» DATA FOR ANALYSIS
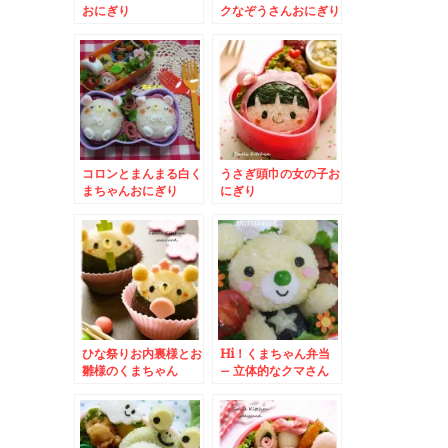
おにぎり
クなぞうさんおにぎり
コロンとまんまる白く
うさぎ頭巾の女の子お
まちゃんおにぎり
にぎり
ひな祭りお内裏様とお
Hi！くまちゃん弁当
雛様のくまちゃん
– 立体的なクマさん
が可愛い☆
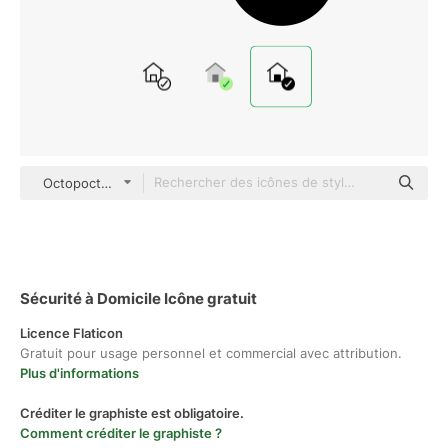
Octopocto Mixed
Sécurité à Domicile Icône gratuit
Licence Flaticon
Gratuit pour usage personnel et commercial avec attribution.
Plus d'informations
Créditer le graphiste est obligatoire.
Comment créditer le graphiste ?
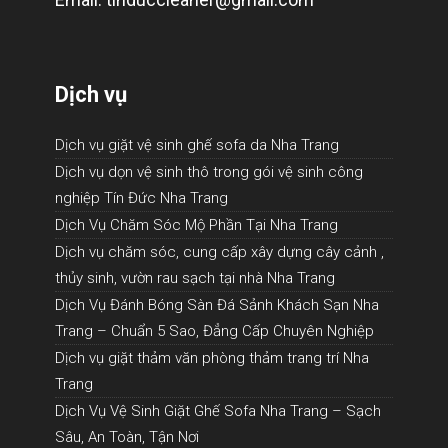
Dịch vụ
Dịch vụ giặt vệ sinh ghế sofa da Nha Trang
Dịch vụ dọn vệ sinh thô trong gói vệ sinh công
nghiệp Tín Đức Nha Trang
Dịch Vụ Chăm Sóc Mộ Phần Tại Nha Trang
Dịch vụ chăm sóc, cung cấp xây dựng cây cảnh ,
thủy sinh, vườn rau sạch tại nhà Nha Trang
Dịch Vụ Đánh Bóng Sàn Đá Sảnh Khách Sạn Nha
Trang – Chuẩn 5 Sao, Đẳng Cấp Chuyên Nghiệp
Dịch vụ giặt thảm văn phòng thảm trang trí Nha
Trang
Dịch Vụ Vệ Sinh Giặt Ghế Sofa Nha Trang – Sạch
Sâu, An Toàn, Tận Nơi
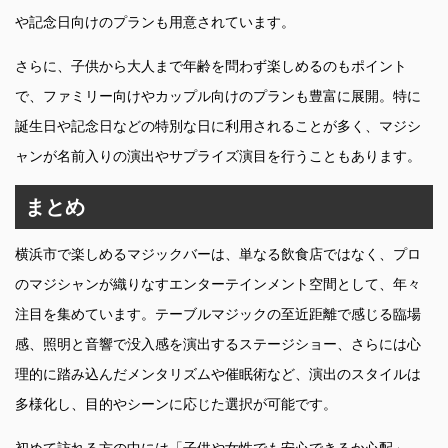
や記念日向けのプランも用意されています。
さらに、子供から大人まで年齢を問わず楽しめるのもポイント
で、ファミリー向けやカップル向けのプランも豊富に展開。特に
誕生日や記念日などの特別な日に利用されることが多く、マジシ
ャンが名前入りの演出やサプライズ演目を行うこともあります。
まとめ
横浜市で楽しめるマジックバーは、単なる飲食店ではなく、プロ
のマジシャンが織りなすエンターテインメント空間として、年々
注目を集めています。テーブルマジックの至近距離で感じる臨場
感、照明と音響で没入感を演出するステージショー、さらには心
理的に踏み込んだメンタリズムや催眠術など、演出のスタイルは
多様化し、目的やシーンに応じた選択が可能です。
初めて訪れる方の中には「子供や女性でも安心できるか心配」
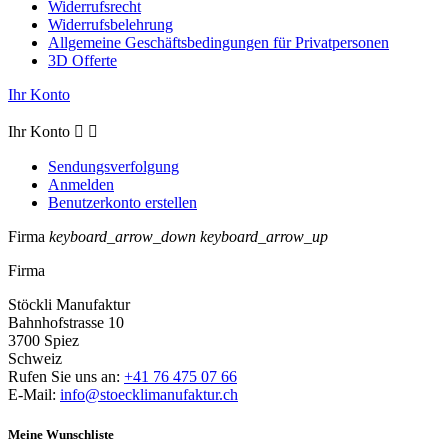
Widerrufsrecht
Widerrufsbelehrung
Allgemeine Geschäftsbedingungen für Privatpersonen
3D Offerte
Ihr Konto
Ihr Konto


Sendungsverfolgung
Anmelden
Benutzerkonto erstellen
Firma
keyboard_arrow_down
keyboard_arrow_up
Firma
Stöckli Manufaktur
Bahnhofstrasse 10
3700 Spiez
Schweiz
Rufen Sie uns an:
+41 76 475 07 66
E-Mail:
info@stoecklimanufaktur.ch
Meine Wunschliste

» YOUR OBJECTIVE
Every record gets retyped exactly; no picture goes into the copy.

» TASK SOLUTION
おにぎり
クなぞうさんおにぎり
コロンとまんまる白く
うさぎ頭巾の女の子お
まちゃんおにぎり
にぎり
ひな祭りお内裏様とお
Hi！くまちゃん弁当
雛様のくまちゃん
– 立体的なクマさん
が可愛い☆
Octopocto Mixed
Sécurité à Domicile Icône gratuit
Licence Flaticon
Gratuit pour usage personnel et commercial avec attribution.
Plus d'informations
Créditer le graphiste est obligatoire.
Comment créditer le graphiste ?
Dịch vụ
Dịch vụ giặt vệ sinh ghế sofa da Nha Trang
Dịch vụ dọn vệ sinh thô trong gói vệ sinh công
nghiệp Tín Đức Nha Trang
Dịch Vụ Chăm Sóc Mộ Phần Tại Nha Trang
Dịch vụ chăm sóc, cung cấp xây dựng cây cảnh ,
thủy sinh, vườn rau sạch tại nhà Nha Trang
Dịch Vụ Đánh Bóng Sàn Đá Sảnh Khách Sạn Nha
Trang – Chuẩn 5 Sao, Đẳng Cấp Chuyên Nghiệp
Dịch vụ giặt thảm văn phòng thảm trang trí Nha
Trang
Dịch Vụ Vệ Sinh Giặt Ghế Sofa Nha Trang – Sạch
Sâu, An Toàn, Tận Nơi
や記念日向けのプランも用意されています。
さらに、子供から大人まで年齢を問わず楽しめるのもポイント
で、ファミリー向けやカップル向けのプランも豊富に展開。特に
誕生日や記念日などの特別な日に利用されることが多く、マジシ
ャンが名前入りの演出やサプライズ演目を行うこともあります。
まとめ
横浜市で楽しめるマジックバーは、単なる飲食店ではなく、プロ
のマジシャンが織りなすエンターテインメント空間として、年々
注目を集めています。テーブルマジックの至近距離で感じる臨場
感、照明と音響で没入感を演出するステージショー、さらには心
理的に踏み込んだメンタリズムや催眠術など、演出のスタイルは
多様化し、目的やシーンに応じた選択が可能です。
初めて訪れる方の中には「子供や女性でも安心できるか心配」
Widerrufsrecht
Widerrufsbelehrung
Allgemeine Geschäftsbedingungen für Privatpersonen
3D Offerte
Ihr Konto
Ihr Konto


Sendungsverfolgung
Anmelden
Benutzerkonto erstellen
Firma
keyboard_arrow_down
keyboard_arrow_up
Firma
Stöckli Manufaktur
Bahnhofstrasse 10
3700 Spiez
Schweiz
Rufen Sie uns an:
+41 76 475 07 66
E-Mail:
info@stoecklimanufaktur.ch
Meine Wunschliste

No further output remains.